We may earn a commission when you buy through links in our articles. Learn more.

Battlefield 5 is a huge improvement, but Bleeding Out needs to go

battlefield 5 bleeding out

In the years since Battlefield 3, and especially since the launch of Battlefield 1, DICE’s first-person shooter series has substituted silliness for seriousness. Battlefield 5 bucks the trend a little by establishing a robust blend of old and new. The sandbox of destruction that defined the Bad Company years now finds equal space alongside the slick UI, fluid animations, and sharp gunplay of recent Battlefield games. It’s a vast improvement on Battlefield 1’s warped interpretation of World War I, but it’s held back by one exceptionally tedious new mechanic.
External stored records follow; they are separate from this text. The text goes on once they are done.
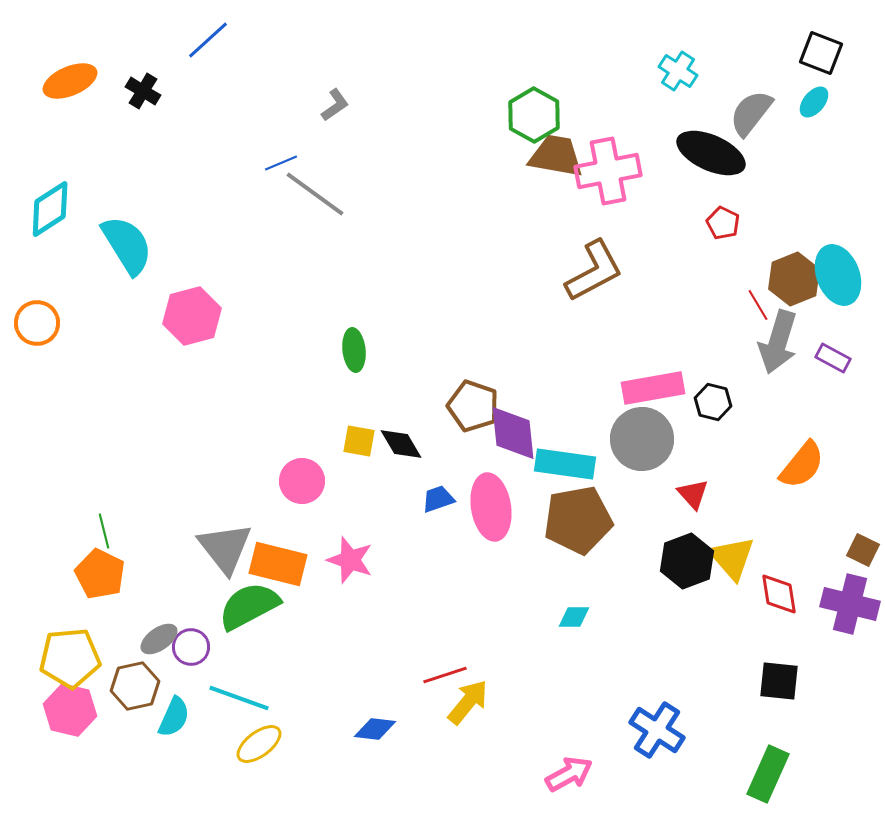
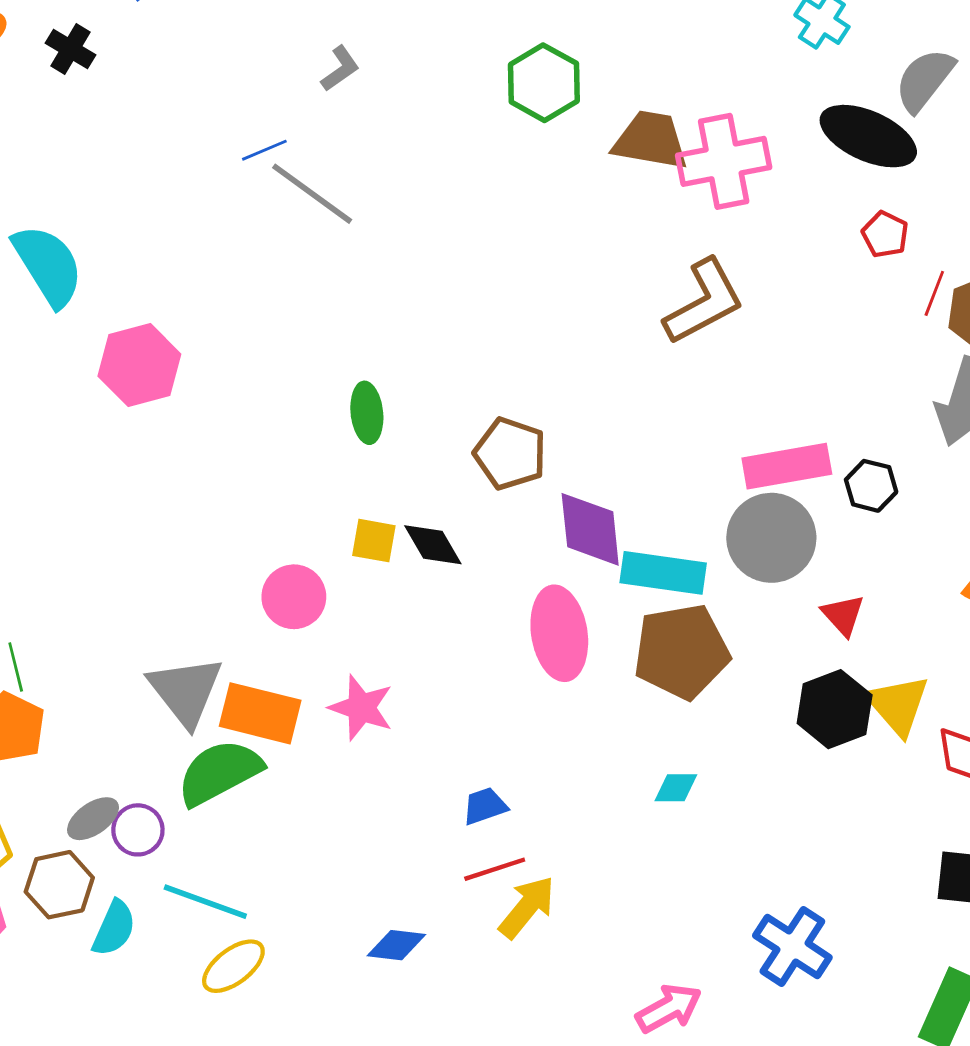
green hexagon: (534, 115) -> (544, 83), moved
red line: (758, 305) -> (934, 293), moved, turned 52
brown pentagon: (473, 406) -> (510, 454), moved
blue trapezoid: (438, 499) -> (485, 806), moved

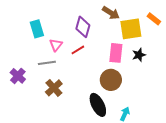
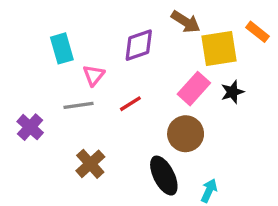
purple diamond: (83, 27) -> (139, 45), turned 55
red line: (78, 50) -> (130, 104), moved
pink rectangle: (116, 53) -> (194, 89), turned 36
brown cross: (54, 88) -> (90, 164), moved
For even more on the upcoming WW2 shooter, here are all the latest details on the Battlefield 5 release date, setting, and battle royale mode.

The culprit is the new Bleeding Out phase, which removes the option to hurry back to the deployment screen and respec ahead of your next life. Instead, you remain in the first-person perspective, bleeding out on the floor and screaming for a medic to wander by and save you – which, of course, never happens. If you are revived it’s seldom worth it: you have the same amount of ammo you died with, you are often in a pretty hairy situation, and, worst of all, if you die again you’ll be forced to endure the same tedious Bleeding Out phase all over again.

Previous Battlefield games let you hop back to the deployment screen and make key loadout changes or switch your spawn point all while the necessary respawn timer counts down. So while it doesn’t necessarily take longer to die and respawn in Battlefield 5, the process feels much more laboured than ever before. This sounds like a minor gripe, but when you consider just how much time you spend downed in an hour-long match of Conquest, these gory intermissions are a real problem.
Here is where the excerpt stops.